A number of development and editing tools are also available to help ease the complex and time consuming task of building ontologies. Tools such as OilEd9, Ontostudio10, and Protege11 provide interfaces that help users carry out some of the main activities of the ontology development process. One of the oldest and most widely used tools is Protege. Protege (which now supports OWL) allows the user to define and edit ontology classes, properties, relationships, and instances using a tree structure. Ontologies can be exported into a variety of formats, including OWL, RDF(S), and XML Schema. Table 3 lists some of the ontology editing tools available today.

DESIGN ISSUES

The development of a semantic portal of a directory of UK environmental organizations as documented by Reynolds, Shabajee, and Cayzer (2004), revealed that the design of such portals throws up the following challenges:

• Moderation and access control: Decentralized portal design enables an interesting security model. In Reynolds’ test implementation, the aggregator will have a record of which source URL’s are deemed to be authoritative for a given organization. Each organization can then impose its own access and validation rules governing the update of that data. Some central administration is needed to moderate this “white list” of acceptable information sources. A semantic Web crawler approach which supports dynamic addition of new sources is one possibility, but does not in itself address the problems of discovering “unsuitable” material.

• Navigation: The rich classification of portal items is only useful if the interface complexity is kept under control. Current experience suggests that a faceted browse approach modeled after the Flamenco project12 offers a good balance between expressiveness and simplicity.

• Provenance: The ability to mix community extensions and annotations with an organization’s own data is a powerful feature of the approach. However, it is important that when a user is navigating the site they are able to clearly separate authoritative data from third party data, and in the latter case find where it came from in order to decide how much to trust it. This raises design issues for efficient recording of provenance and trust model issues (delegation and so forth), but also user interface issues of how to make the provenance of items clear.

• Open-ended data model: Reynolds wishes to support the open-ended nature of the RDF data model so that new properties and classes (whether authoritative or third party) can be incrementally added. The visualization engine, though, needs to adapt to such changes without requiring new rendering templates to be created at each stage.

ONTOVIEWS: A TOOL FOR CREATING SEMANTIC PORTALS

This section is a summary of a tool for creating semantic portals called Ontoviews (M”akel”a et al., Hyvonen, Saarela, & Viljanen, 2004). Ontoviews assists with semantic portal development by providing developers with two important services; (i) a search engine based on the semantic of content, and (ii) dynamic linking between pages based on semantic relations contained in the underlying knowledge base.

The Ontoviews architecture consists of three main components:

• Prolog-based logic server (Ontodella): Provides the system with reasoning services such as category generation and semantic recommendations.
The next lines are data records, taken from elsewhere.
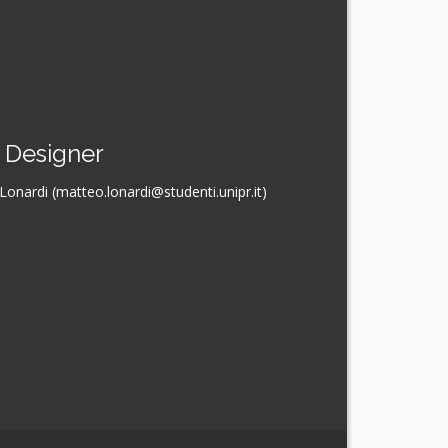
Designer
onardi (matteo.lonardi@studenti.unipr.it)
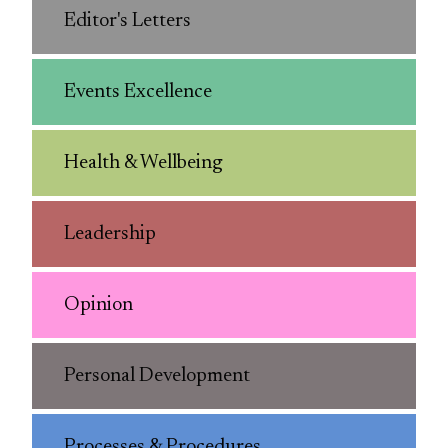
Editor's Letters
Events Excellence
Health & Wellbeing
Leadership
Opinion
Personal Development
Processes & Procedures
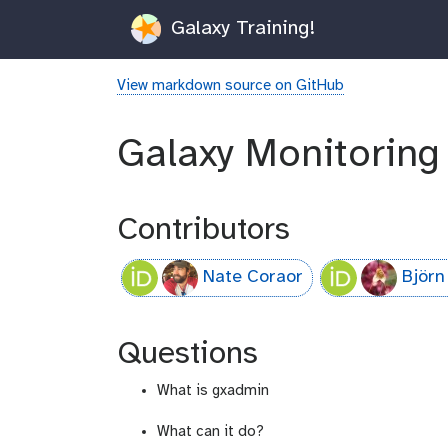
Galaxy Training!
View markdown source on GitHub
Galaxy Monitoring
Contributors
Nate Coraor
Björn
Questions
What is gxadmin
What can it do?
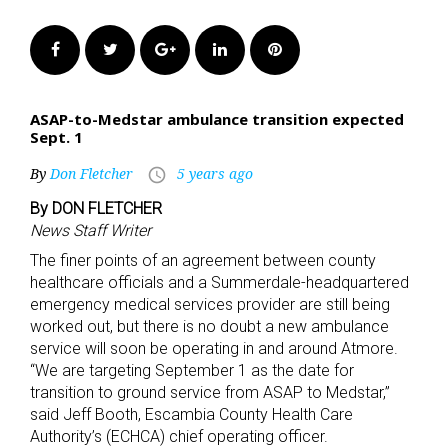
Facebook
Twitter
Google+
LinkedIn
Pinterest
ASAP-to-Medstar ambulance transition expected
Sept. 1
By
Don Fletcher
5 years ago
access_time
By DON FLETCHER
News Staff Writer
The finer points of an agreement between county
healthcare officials and a Summerdale-headquartered
emergency medical services provider are still being
worked out, but there is no doubt a new ambulance
service will soon be operating in and around Atmore.
“We are targeting September 1 as the date for
transition to ground service from ASAP to Medstar,”
said Jeff Booth, Escambia County Health Care
Authority’s (ECHCA) chief operating officer.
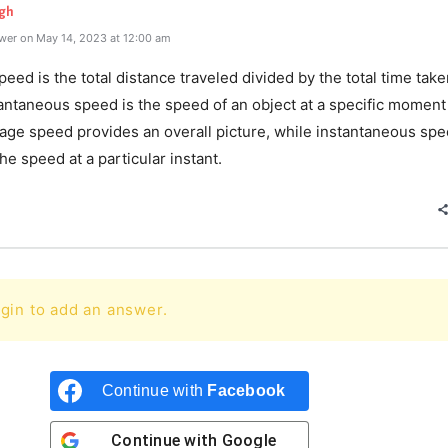
gh
wer on May 14, 2023 at 12:00 am
eed is the total distance traveled divided by the total time take
antaneous speed is the speed of an object at a specific moment
rage speed provides an overall picture, while instantaneous sp
he speed at a particular instant.
gin to add an answer.
Continue with
Facebook
Continue with
Google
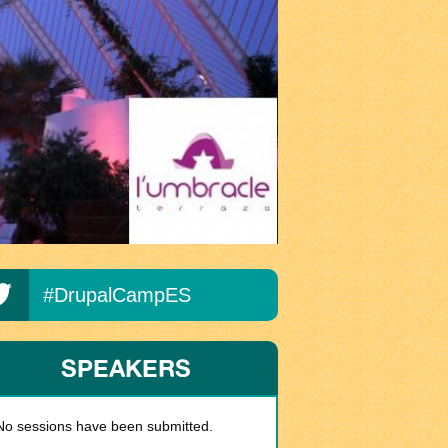
#DrupalCampES
SPEAKERS
No sessions have been submitted.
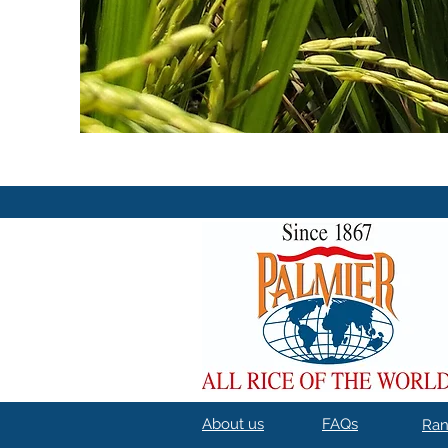
About us
FAQs
Ra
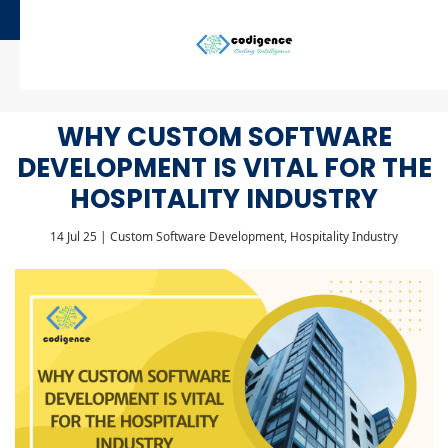
WHY CUSTOM SOFTWARE
DEVELOPMENT IS VITAL FOR THE
HOSPITALITY INDUSTRY
14 Jul 25 | Custom Software Development, Hospitality Industry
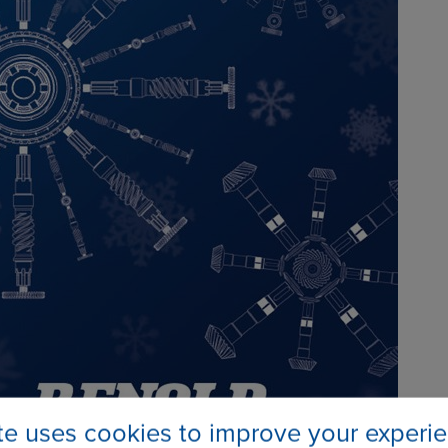
ite uses cookies to improve your experi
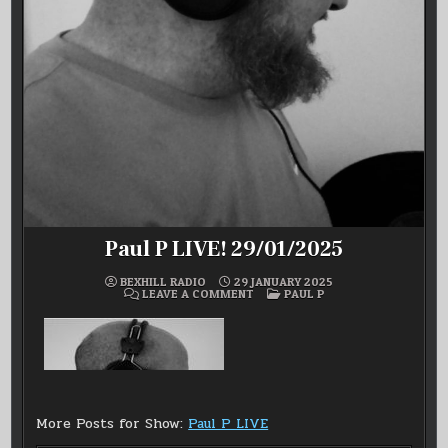
Paul P LIVE! 29/01/2025
BEXHILL RADIO
29 JANUARY 2025
ON
POSTED
LEAVE A COMMENT
PAUL P
PAUL
IN
P
LIVE!
29/01/2025
More Posts for Show:
Paul P LIVE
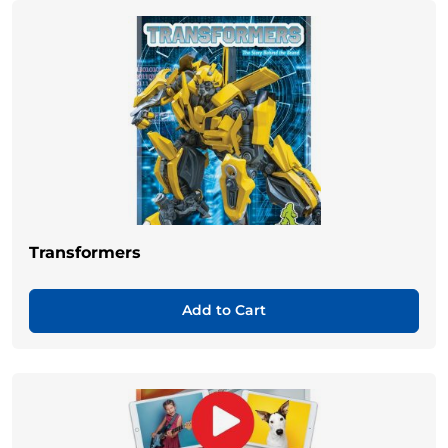
Transformers
Add to Cart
• Java-based multifacet search engine (Ontogator):

Defines and implements an RDF-based query interface that separates view-based search logic from the user interface. The interface is defined as an OWL ontology and can be used to query for category hierarchies of the ontology. It also facilitates keyword-based searches.

• User interface (OntoViews-C): Binds the previous two components together and is responsible for the user interfaces and interaction.

Figure 4. Ontoviews architecture

The Ontoviews search engine presents the end user with concepts for navigation in a hierarchical structure. The concepts known as categories are linked via semantic relations contained in the ontology. Figure 5 shows a sample query from the Museum of Finland semantic portal13 which was built using Ontoviews. With Museum ofFinland, the content consists of collections of cultural artifacts and historical sites consolidated from several heterogeneous Finnish museum databases, annotated in RDF format using seven different ontologies. In the example in Figure 5, a search for “esp” matches the categories Spain (“Espanja” in Finish), and a list of semantically related categories are then displayed as hyperlinks. Searches may also be performed by navigating the hyperlinks alone without using keywords.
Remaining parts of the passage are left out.